レッスンというのは、初期に何をどう伝えるのかというのが実はとても大事だと思います。

生徒の素地が整わないうちにいきなり細かく教えてしまうと、伝えた方はスタートダッシュでやった感が残るかもしれないが、過充電のように無駄になってしまうことも多いと思う。彼らのレッスン一回分は、そんなに許容量ないだろうし。

世界的名手のクリニックや公開講座なんかも、一回だけの経験では、その時間内に示された素晴らしいことの数々の何分の一しかわからない。実は一番印象認知残ったこと以外は、必要分しか吸収しないビタミンCのように身体の外へ流れていったらもするのだと思います。


まずは自分の音、演奏、楽器との向き合い方を、伝わりやすい的確な分かりやすさで、端的に伝えることが必要だろう。

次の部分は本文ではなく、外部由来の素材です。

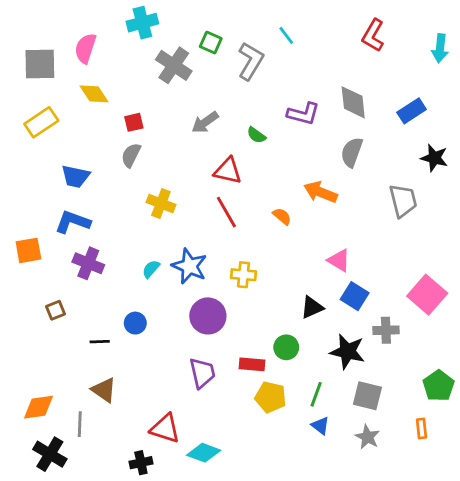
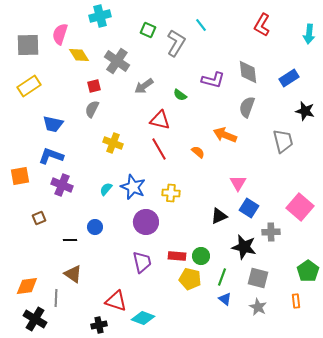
gray cross: (174, 65) -> (117, 61), moved
yellow diamond: (94, 94) -> (79, 55), moved
pink triangle: (339, 260) -> (238, 183), turned 30
green circle: (286, 347) -> (201, 256), moved

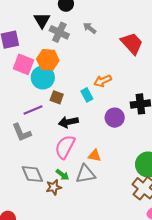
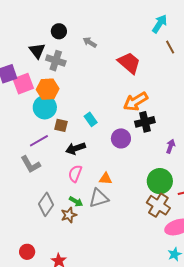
gray arrow: (90, 28) -> (90, 42), moved
pink square: (23, 64) -> (23, 84), moved, turned -35
orange arrow: (103, 81) -> (136, 101), moved, size x1.4
pink semicircle: (65, 147) -> (75, 174), size x0.7
gray diamond: (32, 174) -> (46, 204), turned 65

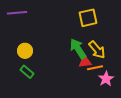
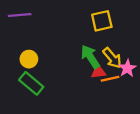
green rectangle: (27, 72) -> (31, 83), size x1.5
pink star: (106, 79) -> (127, 68), moved

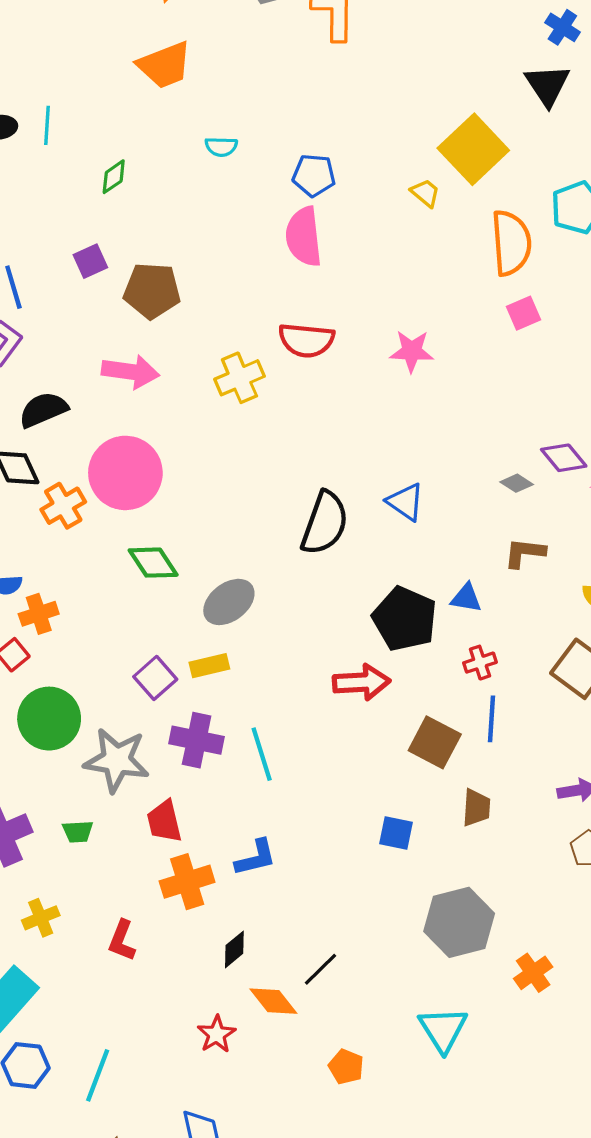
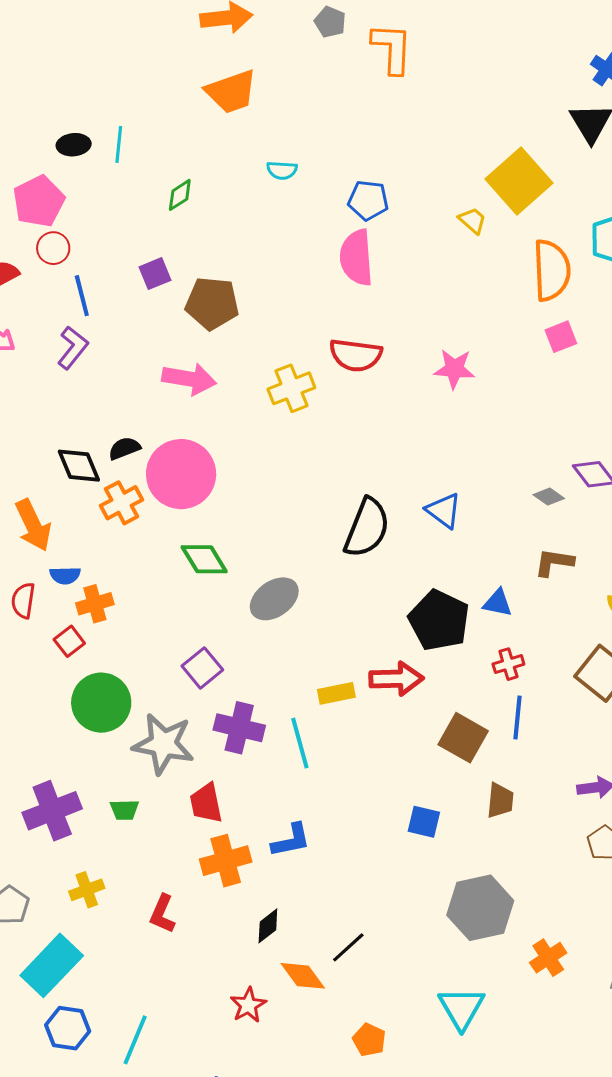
black semicircle: (43, 410) -> (124, 448), moved, size x0.7
yellow rectangle: (209, 666) -> (336, 693), moved

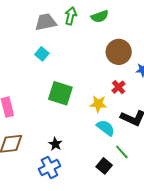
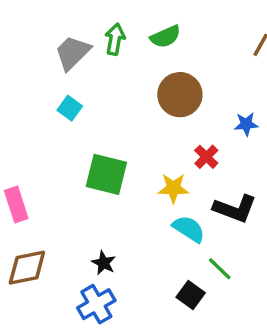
gray trapezoid: (46, 22) -> (73, 53), turned -30
brown circle: (119, 52) -> (180, 95), moved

そうやって何回かで彼らと音、彼らと楽器の関係性が変わり、少しでも密に合致してくることこそが大事で、そこからようやく伝えられることがあるはず。

その素地が出来てないと、いくら正しく的確に言っても結局入っていかない。

教育はかくも難しく、一過性には一過性のやり方があるし、継続なら更に畑の状態を理解しなければならない。

そしてその畑を耕すのは、生徒自身だということも。